Nowa klasa wyścigowa – Formuła E, została powołana w 2012 roku. Seria jest promowana przez konsorcjum Formula E Holdings. FIA także ma w tym swój udział, jako instytucja, która wydaje licencje i nadzoruje całą klasę.
Pierwszym sezonem Mistrzostw Formuły E był sezon 2014/2015.
Pierwszy sezon był o tyle ciekawy, że każdy z 10 zespołów był wyposażony… w taki sam bolid! Był to Spark-Renault SRT_01E wyposażony w silnik elektryczny produkcji… McLarena. Generował on moc 200 kilowatów (272 konie mechaniczne) w trybie „max power” oraz 170kW w trybie „race”. Ten sam silnik można znaleźć w drogowym McLarenie P1. Zasilanie zapewniała bateria litowo-jonowa o pojemności 28kWh. Ważące niespełna 900 kilogramów bolidy mogły rozpędzić się do 225 kilometrów na godzinę. Czas od 0 do 100km/h wynosił 3 sekundy. Co ciekawe, bolidy Formuły E są wyposażone w dość wysokie zawieszenie oraz 18 calowe felgi. Dzieje się tak, gdyż tory Formuły E są wytyczana po zwykłych drogach. Pierwszym w historii Mistrzem Świata Formuły E został Nelson Pique Jr.
W sezonie 2017/2018 sezonie również bierze udział 10 teamów.
Jedną ze zmian jest zwiększenie dopuszczalnej mocy w ustawieniu „race” z 170 do 180 kilowatów.

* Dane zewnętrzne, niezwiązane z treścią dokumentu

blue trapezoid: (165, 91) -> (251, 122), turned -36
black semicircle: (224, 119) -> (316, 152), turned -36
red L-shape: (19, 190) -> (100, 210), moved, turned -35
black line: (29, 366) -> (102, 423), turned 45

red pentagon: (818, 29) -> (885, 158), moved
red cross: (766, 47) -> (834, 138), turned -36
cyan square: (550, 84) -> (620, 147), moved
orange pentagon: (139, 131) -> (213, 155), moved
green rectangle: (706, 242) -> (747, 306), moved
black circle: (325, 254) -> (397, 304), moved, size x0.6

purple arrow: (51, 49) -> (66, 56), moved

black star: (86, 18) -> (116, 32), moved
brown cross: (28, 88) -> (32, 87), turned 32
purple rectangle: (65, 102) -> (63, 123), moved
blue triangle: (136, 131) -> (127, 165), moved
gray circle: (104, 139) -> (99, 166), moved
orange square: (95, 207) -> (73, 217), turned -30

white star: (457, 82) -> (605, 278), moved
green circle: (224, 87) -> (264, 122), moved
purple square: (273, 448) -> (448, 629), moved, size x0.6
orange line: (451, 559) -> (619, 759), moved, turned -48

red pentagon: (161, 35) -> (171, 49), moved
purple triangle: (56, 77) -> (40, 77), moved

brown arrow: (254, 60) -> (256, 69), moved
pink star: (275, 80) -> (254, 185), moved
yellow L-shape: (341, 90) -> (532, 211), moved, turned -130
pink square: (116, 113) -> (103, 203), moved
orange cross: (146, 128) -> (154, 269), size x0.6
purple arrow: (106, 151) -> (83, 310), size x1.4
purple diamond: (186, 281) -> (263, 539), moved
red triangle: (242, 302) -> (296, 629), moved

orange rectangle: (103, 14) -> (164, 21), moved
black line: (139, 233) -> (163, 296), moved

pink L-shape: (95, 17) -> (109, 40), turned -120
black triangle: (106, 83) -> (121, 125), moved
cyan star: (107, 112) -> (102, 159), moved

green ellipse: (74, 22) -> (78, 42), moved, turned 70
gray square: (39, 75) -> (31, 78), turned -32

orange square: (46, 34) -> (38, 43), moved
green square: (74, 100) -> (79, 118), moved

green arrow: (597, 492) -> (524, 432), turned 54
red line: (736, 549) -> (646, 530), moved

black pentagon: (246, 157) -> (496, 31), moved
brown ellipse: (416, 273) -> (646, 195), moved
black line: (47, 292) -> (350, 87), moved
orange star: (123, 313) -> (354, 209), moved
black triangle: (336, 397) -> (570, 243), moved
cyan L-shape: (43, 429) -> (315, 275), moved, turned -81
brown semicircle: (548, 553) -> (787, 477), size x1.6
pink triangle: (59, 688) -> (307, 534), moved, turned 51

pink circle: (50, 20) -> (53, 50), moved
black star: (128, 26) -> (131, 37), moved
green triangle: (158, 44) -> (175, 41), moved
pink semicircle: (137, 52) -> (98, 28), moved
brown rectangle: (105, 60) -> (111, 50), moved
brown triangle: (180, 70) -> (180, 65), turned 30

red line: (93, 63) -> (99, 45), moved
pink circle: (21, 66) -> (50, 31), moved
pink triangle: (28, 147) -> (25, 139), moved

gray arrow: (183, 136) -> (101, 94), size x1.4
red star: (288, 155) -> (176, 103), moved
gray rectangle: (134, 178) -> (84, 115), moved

Aktualnie do końca sezonu pozostały 2 rundy, obie rozgrywane na torze Brooklyn Street Circuit. Wśród zespołów można znaleźć zarówno całkiem nieznane nam nazwy, jak i te bardzo znane. Przykładem jest Audi Sport ABT Schaeffle, który korzysta z dotychczasowego doświadczenia sportowego niemieckiej marki. Ciekawostką jest fakt, że jeden z kierowców jest zaangażowany w projekt Roborace. Projekt ten ma na celu stworzenie pierwszego na świecie autonomicznego samochodu wyścigowego, opartego na samochodzie Formuły E. Mowa oczywiście o Lucasie di Grassi. Więcej o projekcie Roborace będzie można niedługo przeczytać na łamach naszego portalu.
Każdy, kto oglądał Formułę 1 może być nieco zaskoczony pewnymi elementami Formuły E.
Mam na myśli na przykład pit-stop. W „spalinowym odpowiedniku” pit-stop jest wykorzystywany do wymiany ogumienia, uszkodzonych elementów nadwozia, czy po prostu do zatankowania bolidu. W Formule E pit-stop polega na … wymianie samochodu. Chodzi o to, że w tej chwili nie ma możliwości przejechania całego wyścigu na 1 pakiecie akumulatorów. Ze względów bezpieczeństwa nie można tez ich wymienić w trakcie postoju w boksie. Samo ładowanie także odpada z wiadomych względów. Oprócz tego jest też bonus dla kierowców – fanboost. 3 kierowców, którzy dostaną najwięcej głosów w trakcie plebiscytu przed każdym wyścigiem (plebiscyt kończy się 6 minut po starcie, a rozpoczyna ok. trzy tygodnie przed) otrzymuję dodatkową ilość energii do wykorzystania w trakcie wyścigu. Chodzi tu oczywiście o energię dozwoloną w ramach użycia trybu „max power”, którego użycie również jest oczywiście określone w regulaminie serii.